Wednesday, 15 July 2009

Galileoscope

Well my Galileoscope arrived safe and sound. It came in the box as is and is pictured, for scale, next to some book I had lying around. For those out of the loop the Galileoscope is an initiative to create a low cost high quality kit to help promote the International Year of Astronomy. The Galileoscope is similar to Galileo's telescope... except it is plastic. Galileo's scope wasn't plastic. A scope can be picked up for a ridiculously low US$15 (AU$18) plus postage. Yes 15 bucks... I bought two.

Here's how it looks when you slip it out of the box. I hadn't read the fine print that mentioned something about being a "kit" and "easy to assemble" when I ordered it. D'oh.

The next step, assembly, is easy. You go to a Simon Singh lecture and you come home and, voila, your lovely better half has decided to put it together for you. She did struggle a bit with the instructions in the kit but if you click over to the Galileoscope downloads page here you can find better instructions (with pictures) in PDF form. We actually pulled it to bits again and reassembled it in a few minutes.
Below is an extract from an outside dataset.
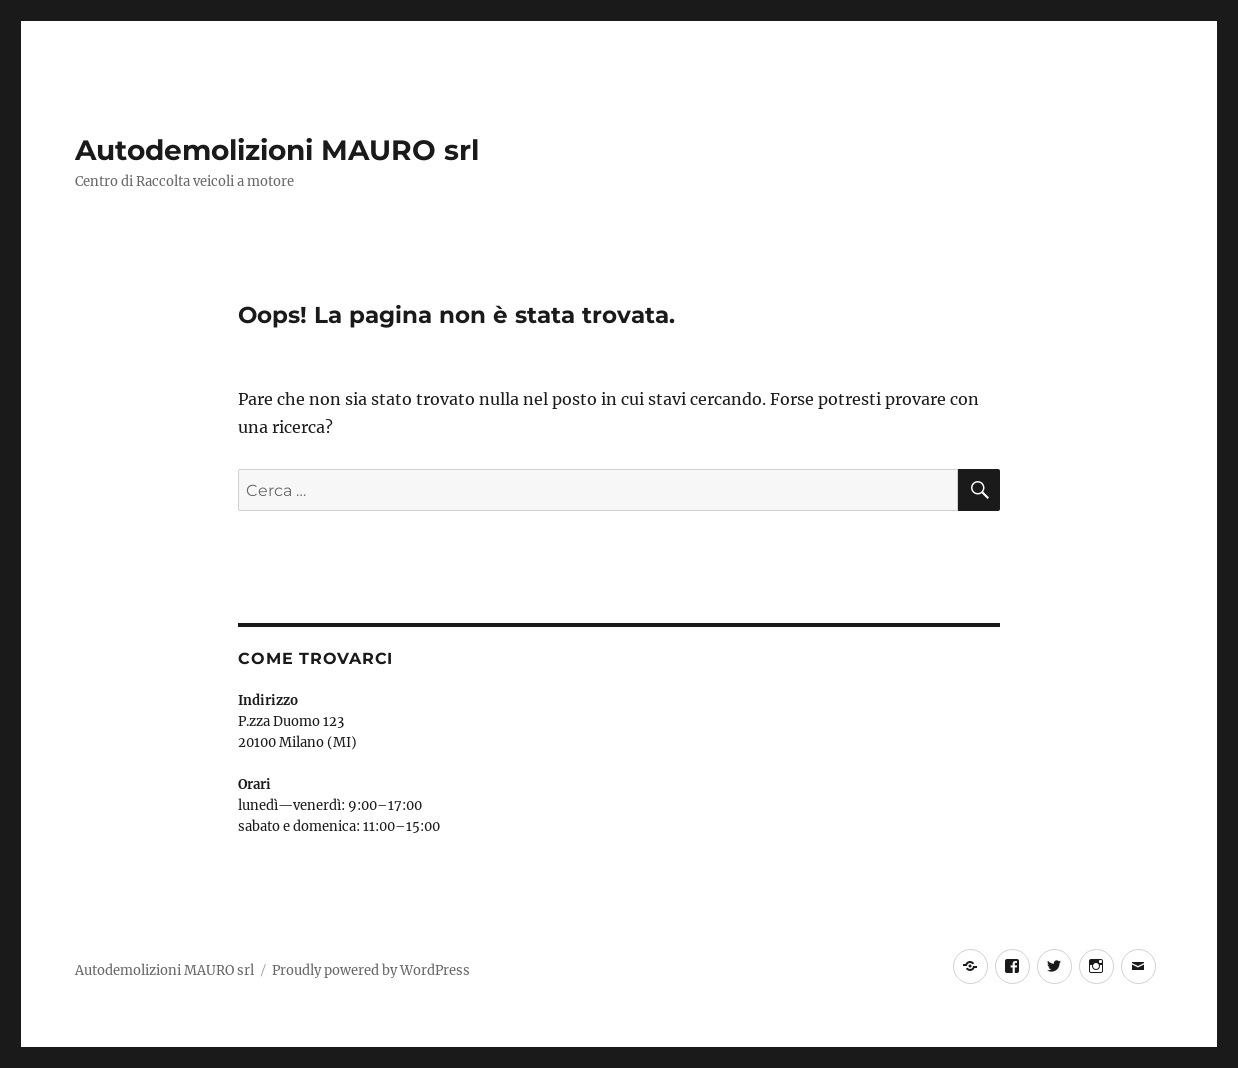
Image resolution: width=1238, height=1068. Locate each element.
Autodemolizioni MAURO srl (277, 150)
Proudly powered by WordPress (371, 970)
You can then pick it up and play pirates, aarrrghh, if you want to hand hold the thing and you can spy out stuff but it is like trying use a video camera when you're sprinting over an obstacle course. It works better if you pop it on a tripod. I'm using a fairly standard camera tripod with a video head. The telescope has a standard tripod nut mount thingy so it should fit any standard camera tripod.

First impression. Kewl. You focus by pulling the the tube with the eye piece in and out and that is a bit fiddly but it works. It was cloudy last night but I was able to point it between a slight gap in the clouds and I could see a star through the Galileoscope that I couldn't with the naked eye and that was pretty awesome. Can't wait for Moonrise, Saturnrise and Jupiterrise over the next few nights.